Der Osiris-Tempel von Philea © Margret Ruep
Der Tourist von heute bestaunt bei allen Tempeln zwischen Luxor und Abu Simbel die monumentale Architektur, die damit verbundene Bautechnik, das Wissen um den Jahreslauf, die Gestirne oder die Medizin, die aus den vielen bildhaften Darstellungen ersichtlich sind. Vor allem beeindruckt die Vielfalt derjenigen, die durch diesen Landstrich gezogen und auch wieder gegangen sind. Sinnbildlich dafür ist die Wüste, die überall sichtbar und spürbar ist und die gewiss ihren Anteil an der besonderen Mentalität der Menschen hat, dem Bewusstsein nämlich, dass die Dinge immer in Bewegung und vergänglich sind.
Süßer Tee, ein Baby und Fußballfans
Doch die Queen Tyi steuert nicht nur Gräber und Tempel an. Auf der Strecke von Luxor nach Assuan gibt es auch einige Möglichkeiten, die an dem schmalen Uferstreifen gelegenen Dörfer zu besuchen und mit den Menschen in Kontakt zu kommen.
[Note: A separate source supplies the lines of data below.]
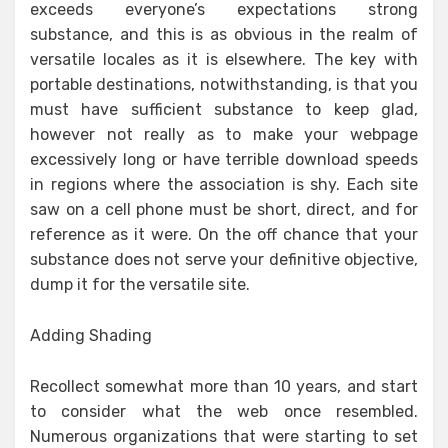
exceeds everyone’s expectations strong
substance, and this is as obvious in the realm of
versatile locales as it is elsewhere. The key with
portable destinations, notwithstanding, is that you
must have sufficient substance to keep glad,
however not really as to make your webpage
excessively long or have terrible download speeds
in regions where the association is shy. Each site
saw on a cell phone must be short, direct, and for
reference as it were. On the off chance that your
substance does not serve your definitive objective,
dump it for the versatile site.
Adding Shading
Recollect somewhat more than 10 years, and start
to consider what the web once resembled.
Numerous organizations that were starting to set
Da war der Schulleiter, dessen Schule wir gerne besucht hätten, der uns aber nicht in seine Schule einladen konnte und uns stattdessen zu sich nach Hause zum Tee bat. Zu Hause, das war ein kleiner Bauernhof am Rande des Dorfes mit mehreren Kühen, einigen Schafen, Hühnern, Hunden und Katzen. Wir setzten uns reihum auf die mit Polstern und handgewebten Teppichen bedeckten Bänke. Der Tee wurde von der freundlichen Frau des Schulleiters serviert, heiß und süß in Gläsern. Wir bekommen einen Eindruck von einer Familie, die in einer guten Situation lebt, die ihre Kinder in die Schule schicken kann, und die im Übrigen sehr traditionell auf dem Land in festgefügte soziale Strukturen und die dazu gehörigen Regeln eingebunden ist. Fromme Menschen, die dem Fremden offen und freundlich begegnen und sich freuen, dass man sich für sie und ihr Dorf interessiert.
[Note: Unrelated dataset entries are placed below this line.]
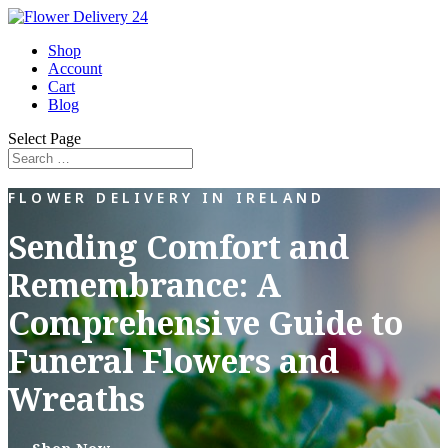
Shop
Account
Cart
Blog
Select Page
FLOWER DELIVERY IN IRELAND
Sending Comfort and
Remembrance: A
Comprehensive Guide to
Funeral Flowers and
Wreaths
In einem anderen Dorf, in einem kleinen Bauernhaus inmitten von Feldern und einigen Haustieren, trafen wir auf eine junge strahlende Frau, eine Schönheit weitab von der Hauptstadt, mit einem gerade drei Wochen alten Baby auf dem Arm. Sie zeigte es uns stolz und glücklich: ein schönes Kind, wie die junge Mutter, die sicherlich noch keine 20 Jahre alt sein dürfte.
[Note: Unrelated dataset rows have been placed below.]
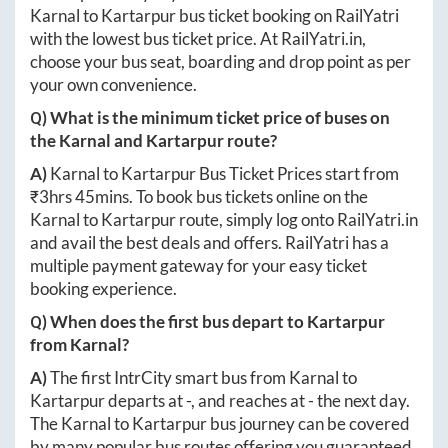
Karnal
to
Kartarpur
bus ticket booking on RailYatri
with the lowest bus ticket price. At
RailYatri.in
,
choose your bus seat, boarding and drop point as per
your own convenience.
Q) What is the minimum ticket price of buses on
the
Karnal
and
Kartarpur
route?
A)
Karnal
to
Kartarpur
Bus Ticket Prices start from
₹
3hrs 45mins
. To book bus tickets online on the
Karnal
to
Kartarpur
route, simply log onto
RailYatri.in
and avail the best deals and offers. RailYatri has a
multiple payment gateway for your easy ticket
booking experience.
Q) When does the first bus depart to
Kartarpur
from
Karnal
?
A)
The first IntrCity smart bus from
Karnal
to
Kartarpur
departs at
-
, and reaches at
-
the next day.
The
Karnal
to
Kartarpur
bus journey can be covered
by many popular bus routes offering you guaranteed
Da war die Großfamilie, im Hof eines großen Anwesens mit mehreren Wohngebäuden und einer ganzen Kinderschar, die ungezwungen, freundlich und laut auf uns zukam. Alle setzten sich auf Bänke und Stühle neben den Besuchern, auch die Frauen, offen und neugierig. Frisches Brot wurde gereicht und heißer süßer Tee. Dann wurden wir eingeladen in das Haus, wo uns alle Räume gezeigt wurden, alle ausgestattet mit den notwendigen Möbeln. Wohlhabende Leute offenbar, die stolz sind auf das, was sie uns zeigen können. Die größeren Jungen zählten die deutschen Fußballvereine und Nationalspieler auf, nachdem sie erfuhren, woher wir kommen: Bayern München, Borussia Dortmund, Schweinsteiger, Müller, Manuel Neuer. Sie zeigten stolz auf eine Fahne mit der ägyptischen Nationalmannschaft, die in einem der Räume aufgehängt ist. Zum Schluss wurde frischer Mangosaft angeboten, nachdem wir im großen Garten die vielfältigen Obstbäume bestaunt hatten.
Bei diesen Besuchen zeigt sich ein Ägypten, das man nicht kennenlernt, wenn man in den feinen Hotels von Hurghada oder Kairo untergebracht ist oder wenn man auf den großen Kreuzfahrtschiffen unterwegs ist, die an den Stellen nicht anlegen können, wo man von der Dahabeya aus an Land gehen kann. Der unmittelbare Kontakt mit den Menschen in ihren Dörfern zeigt das Leben, wie es die meisten Ägypter heute führen. Die Landwirtschaft links und rechts des Nils ist existentiell wichtig für die Menschen, ihr Leben ist davon geprägt.
Mohammeds Insel
Ein besonderes Erlebnis ist es, wenn die Queen Tiy an einer Nilinsel anlegt, die ich als Mohammeds Insel bezeichne. Damit hat es folgende Bewandnis: Mohammed ist ein Mann, der seit 40 Jahren auf dieser Insel lebt, nachdem er seine Familie verlassen hat. Diese wiederum hat ihn gedemütigt und so schlecht behandelt, dass er sich zu diesem Einsiedlerdasein entschieden hat. Der Grund für diesen Zwist war eine große Liebe, die ihm verwehrt wurde. Ebenso wurde ihm ein Beruf verweigert, an dem sein Herz hing. Er lebte für die Musik und wollte sie zur Grundlage seines Lebens machen. Nun lebt er einfach und sehr bescheiden auf dieser Insel, immer freundlich und immer ein wenig melancholisch und scheu. Wenn die Dahabeya vorbeikommt und dort für eine Nacht anlegt, gibt es als Abendessen ein Barbecue draußen auf der Insel. Mohammed wird selbstverständlich zum Essen eingeladen. Im Anschluss singt er, begleitet von einem Tamburin, melancholische Liebeslieder, deren Traurigkeit die unglückliche Liebe, die er selbst erlebt hat, erahnen lässt. Wenn die Stimmung am Ende trotzdem gut ist, fordert die Crew der Dahabeya zum Tanz auf, auf den sich alle gern einlassen. Gesang und Tanz auf einer Nil-Insel, melancholisch und wild, traurig und heiter zugleich. Nahezu unvermittelt ist dann alles zu Ende. Wir hören auf, wenn es am schönsten ist.
Wir haben den Sternenhimmel über uns, der nirgendwo so schön ist wie in Oberägypten. Zum Greifen nahe erscheinen die Sterne und der Mond. Schön und vollkommen, so kommt mir hier die Welt vor. Immer wieder denke ich an dieser Stelle an den Satz von Goethe aus seinem Faust: „Wenn ich zum Augenblicke sage, verweile doch, du bist so schön…“. Wie bei Faust bleibt es die ewige Sehnsucht des Menschen, etwas besonders Schönes festhalten zu wollen.
Die Reise auf der Queen Tiy bleibt für mich immer wieder das kleine Wunder auf dem Nil.